Sex Transm Infect doi:10.1136/sextrans-2012-050594
  • Epidemiology
  • Short report

HTLV-1 cosmopolitan and HTLV-2 subtype b among pregnant women of non-endemic areas of Argentina

  1. Mirna M Biglione1
  1. 1Instituto de Investigaciones Biomédicas en Retrovirus y SIDA (INBIRS), Universidad de Buenos Aires, Buenos Aires, Argentina
  2. 2Hospital Materno-Infantil “Ramón Sardá”, Buenos Aires, Argentina
  3. 3Hospital “Pedro Fiorito”, Buenos Aires, Argentina
  4. 4Hospital “Guillermo Rawson”, San Juan, Argentina
  5. 5Hospital “Horacio Heller”, Neuquén, Argentina
  6. 6Hospital “Eduardo Castro Rendón”, Neuquén, Argentina
  7. 7Hospital Regional Ushuaia “Ernesto M. Campos”, Ushuaia, Argentina
  1. Correspondence to Dr Carolina A Berini, Instituto de Investigaciones, Biomédicas sobre Retrovirus y SIDA (INBIRS), Facultad de Medicina, Universidad de Buenos, Aires.
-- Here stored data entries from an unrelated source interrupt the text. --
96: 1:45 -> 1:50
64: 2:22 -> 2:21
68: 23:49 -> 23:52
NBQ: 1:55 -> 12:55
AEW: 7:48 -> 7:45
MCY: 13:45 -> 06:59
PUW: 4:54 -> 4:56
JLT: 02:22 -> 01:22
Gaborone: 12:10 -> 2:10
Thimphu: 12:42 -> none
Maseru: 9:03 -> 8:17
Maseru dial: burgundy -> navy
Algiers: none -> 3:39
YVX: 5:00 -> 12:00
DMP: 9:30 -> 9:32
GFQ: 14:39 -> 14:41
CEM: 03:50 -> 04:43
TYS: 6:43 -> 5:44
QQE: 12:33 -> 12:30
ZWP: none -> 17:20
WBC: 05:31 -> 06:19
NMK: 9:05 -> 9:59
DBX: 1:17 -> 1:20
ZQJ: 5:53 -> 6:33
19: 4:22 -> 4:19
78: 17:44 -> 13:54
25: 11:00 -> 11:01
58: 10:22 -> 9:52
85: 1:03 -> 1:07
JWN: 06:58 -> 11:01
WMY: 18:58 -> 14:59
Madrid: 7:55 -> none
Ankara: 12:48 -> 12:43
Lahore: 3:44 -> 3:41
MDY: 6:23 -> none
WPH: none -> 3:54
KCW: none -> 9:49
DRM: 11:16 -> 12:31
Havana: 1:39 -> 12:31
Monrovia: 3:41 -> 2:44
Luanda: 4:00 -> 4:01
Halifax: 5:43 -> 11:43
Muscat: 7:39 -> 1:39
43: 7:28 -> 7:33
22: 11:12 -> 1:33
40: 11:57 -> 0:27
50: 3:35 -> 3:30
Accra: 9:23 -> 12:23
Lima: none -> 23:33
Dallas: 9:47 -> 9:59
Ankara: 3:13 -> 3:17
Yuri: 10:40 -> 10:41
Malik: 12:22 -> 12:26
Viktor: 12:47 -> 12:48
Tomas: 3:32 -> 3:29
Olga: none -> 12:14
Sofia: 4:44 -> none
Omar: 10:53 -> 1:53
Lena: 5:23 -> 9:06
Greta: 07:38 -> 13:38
Paraguay 2155, Piso 11, Buenos Aires C1121ABG, Argentina; cberini{at}
  • Accepted 29 October 2012
  • Published Online First 8 December 2012


Objectives The objective of this study was to estimate the prevalence of human T cell lymphotropic virus (HTLV)-1/2, HIV-1, hepatitis B virus (HBV), Trypanosoma cruzi, Treponema pallidum and Toxoplasma gondii infections and to identify the subtypes/subgroups of HTLV-1/2 among pregnant women (PW) from non-endemic provinces of Argentina.

Methods Methods A total of 2403 samples were screened for HTLV-1/2 and confirmed by western blot and PCR. The long terminal repeat (LTR) of HTLV-1 and HTLV-2 were amplified. Phylogenetic analysis was performed by Neighbour Joining by using molecular evolutionary genetics analysis (MEGA) 4.0.

Results Among a total of 2403 PW studied, 6 (0.25%) tested positive for HTLV-1/2 (3 HTLV-1 (0.12%) and 3 HTLV-2 (0.12%)). The total prevalence when distributed by province was 0.3% (3/804) for Buenos Aires (BA), 0.4% (1/241) for BA surroundings, 0.1% (1/707) for Neuquen and 1.0% (1/95) for Ushuaia. In San Juan, no PW were HTLV-1/2 positive. The prevalence was similar when compared with rates among blood donors of the same areas and years. The phylogenetic analysis classified one sequence as HTLV-1 aA and one as HTLV-2b. The prevalence of HIV-1, HBV, T cruzi, T pallidum and T gondii was 0.6%, 0.2%, 1.4%, 1.2% and 20.9%, respectively. One case of HTLV-1/HIV-1 and one of HTLV-2/HIV-1 co-infection were detected.

Conclusions HTLV-1/2, which have been associated with different diseases, are circulating among PW of Argentina, even in non-endemic areas. Therefore, testing should be recommended in women who have risk factors for these infections given that the majority of HTLV-1/2 mother to child transmission can be prevented by the avoidance of breast feeding.